Ein ästhetischer Raumteiler aus Holz sein, der dir auch noch Stauraum bietet? Genau das kann ein Kleiderschrank sein. Parallel zum Bett aufgestellt, teilt ein Schrank nicht nur den Raum in zwei Bereiche, sondern bietet viel Stauraum für Kleidung und Wäsche. Ein Schrank als Raumteiler kann sehr wuchtig wirken. In einem kleinen Raum ist eine solche Raumteilung also eher keine gute Wahl. Natürlich sollte auch die Rückansicht des Schrankes ansehnlich sein. Bei deinSchrank.de bekommst du Schränke, bei denen auf Wunsch auch die Rückseite im gleichen Dekor wie der Korpus ausgestattet wird.

Schiebevorhänge: flexibler Sichtschutz auf kleinstem Raum

Schiebevorhänge machen sich immer dann gut, wenn es um den reinen Sichtschutz geht. Sind die Führungen für die Vorhänge einmal montiert, kannst du den Raum damit jederzeit unterteilen. So ist ein Schiebevorhang eine sehr flexible Art, einen bestimmten Bereich kurzfristig abzutrennen. Diese Art von Raumteiler ist besonders geeignet für alle, die einen Raum sowohl zum Wohnen als auch zum Schlafen nutzen oder eine Wohnküche haben und die Küchenzeile nach dem Kochen “verschwinden” lassen wollen.

Paravents als Raumteiler

Unter den Raumteilern sind Paravents die Klassiker. Sie werden auch “spanische Wand” oder Wandschirm genannt. Es sind mobile Wände, die aus einzelnen Elementen bestehen, die mit Scharnieren verbunden sind und an einen Leoporello erinnern. So können sie sehr flexibel aufgestellt werden. Schick und zweckmäßig, werden sie seit mehreren Jahrhunderten auch zur Trennung von Räumen genutzt und haben bis heute nichts an Beliebtheit verloren. Lediglich das Dekor von Paravents hat so manche neue Interpretation erfahren. Heute schmücken vielfach moderne Motive wie Fotodrucke die Raumtrenner. Problematisch kann die hohe Durchlässigkeit eines Paravents als Raumteiler sein. Häufig sind die Modelle nicht besonders breit, reichen nicht bis zur Decke und schlucken dennoch Licht. Zur Herstellung richtiger Privatsphäre eignet sich eine spanische Wand also kaum; für ein schickes Séparée in einem kleinen bis mittelgroßen Raum ist ein Paravent jedoch bestens geeignet.
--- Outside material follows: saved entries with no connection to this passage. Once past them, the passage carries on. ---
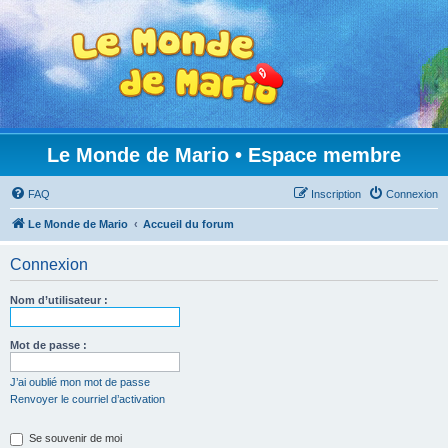
Le Monde de Mario • Espace membre
FAQ
Inscription
Connexion
Le Monde de Mario
Accueil du forum
Connexion
Nom d’utilisateur :
Mot de passe :
J’ai oublié mon mot de passe
Renvoyer le courriel d’activation
Se souvenir de moi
Regale als Raumteiler: praktisch und ansprechend

Regale sind als Raumteiler sehr beliebt. Sie bieten Platz für Bücher und Dekorationsartikel, lassen Licht durch und trennen den Raum auf ansprechende Weise in zwei Bereiche. Regale sind – wie Schiebevorhänge und Paravents auch – eher symbolische Teiler, die den Raum nicht strikt unterteilen, sondern verschiedene Bereiche abstecken. Auch wenn Regale als Raumteiler keinen umfassenden Sichtschutz bieten, so verhindern sie dennoch manch ungewollte Einblicke in private Bereiche der Wohnung, des Büros oder der Praxis.
 

 

Weitere Ideen für Raumteiler und Raumkonzepte

Raumtrennung kann auch heißen, einen großen Raum in unterschiedliche Funktionsbereiche aufzuteilen. Geschickt platziert, kann selbst eine größere Zimmerpflanze einen sehr subtilen und freundlichen Teiler im Raum darstellen und zum Beispiel den Schlafbereich vom Büro- und Kreativbereich abtrennen. So entstehen verschiedene von einander abgegrenzte Aktivitätsbereiche, die doch miteinander in Einklang bleiben.